Jan 10, 2026
Karl Ove Knausgaard cannot stop fucking writing. And if you’re like me and not, say, a Barnes & Noble employee stuck with the Sisyphean task of finding shelf space for all of his everexpanding works, that’s a good thing. Because I cannot stop fucking reading him. I almost wouldn’t call it reading, it’s devouring in the truest Saturnian sense of the word. I pillage the books he writes. They’re nourishment for me. He could write a phone book and I would scan every dotted line, read every ad, Google image every obliquely referenced painting that I’m sure he would find a way to fit in. He makes me feel legitimate existential woe just about once a page when I realize that I likely won’t remember a given sentence that he’s used to beautifully convey something about the human spirit. So when I saw that the first thing he published after his exegetic magnum opus, My Struggle, was a collection of essays I dutifully and willfully picked up In the Land of the Cyclops the second I saw it on a bookstore shelf.
What does one write about after writing about…everything? And My Struggle, as much as any truly great book after oh I don’t know 1917 give or take, is about everything.

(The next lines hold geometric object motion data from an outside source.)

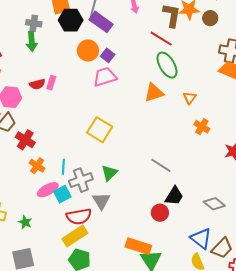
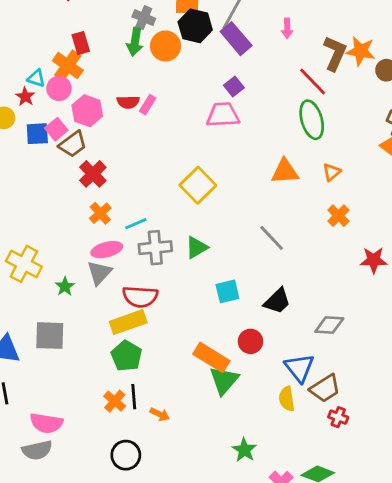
orange circle: (88, 50) -> (166, 46), moved
orange triangle: (154, 93) -> (285, 171), moved
gray line: (161, 165) -> (272, 238), moved
cyan line: (63, 167) -> (136, 224), turned 49
cyan square: (62, 194) -> (227, 291), moved
gray triangle: (101, 201) -> (99, 273), moved
gray diamond: (214, 204) -> (329, 325), turned -50
red circle: (160, 213) -> (250, 341), moved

He pours himself into print for us to see every nook, crease, and fold of his brain. So then there should be nothing left for him to write about. He’s kind of covered it all, the whole human experience is contained within My Struggle. But obviously a man who wrote a 5,000 page modernist autobiography can’t just not write about anything. So he tries instead to see if he can write about nothing.

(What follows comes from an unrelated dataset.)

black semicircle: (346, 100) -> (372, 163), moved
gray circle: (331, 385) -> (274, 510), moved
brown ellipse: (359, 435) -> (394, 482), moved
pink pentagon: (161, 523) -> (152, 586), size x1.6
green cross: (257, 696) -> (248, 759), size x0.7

In the Land of the Cyclops is bookended by two essays that are about trying to capture the world without us in our art. You could call this the anti-Expressionist experiment. Where Monet and Van Gogh and Manet and maybe Munch tried to use images of the world to show us what it feels like to experience the world, more modern attempts to trap reality into our world of images have attempted to fully remove the human from the depiction of the world. To see if indeed it’s even possible to do so.
August Strindberg pointed a camera in a field toward the sky in the nineteenth century. Stephen Gill stuck a trail cam on a fence post in Österlen in the late 2010’s. Two apparatuses in the same century-spanning experiment: can we capture the world without being captured or even being there to do the capturing? But then, don’t we fail to not be there the second we view the art? Is it possible to observe art and not become the art? We’ve always been the stick figures chasing down the late Pleistocene megafauna, scrawled in ochre dust and sealed off from the world. And now after 300,000 years when we unseal the cave we become them all over again in new and strange pixelated depictions.
So there, says Karl Ove. Not only can he not stop creating art about himself but the second he or anyone else would start to create art with the goal of ignoring himself and by extension the rest of us, he would inevitably end up sketching a silhouette of himself. Just like everyone else has before him. It turns out that every piece of art is a narcissistic one so Knausgaard figures he might as well juxtapose essays about art and Flaubert and photography and the publishing world with anecdotes about depression and his personal interactions with Dante’s fiction and the way that it feels to be a kid watching a disappointed parent walk out of the room while hearing the birds sing outside on the driveway. Because when we are there to hear them, the magpies sing a song of awareness.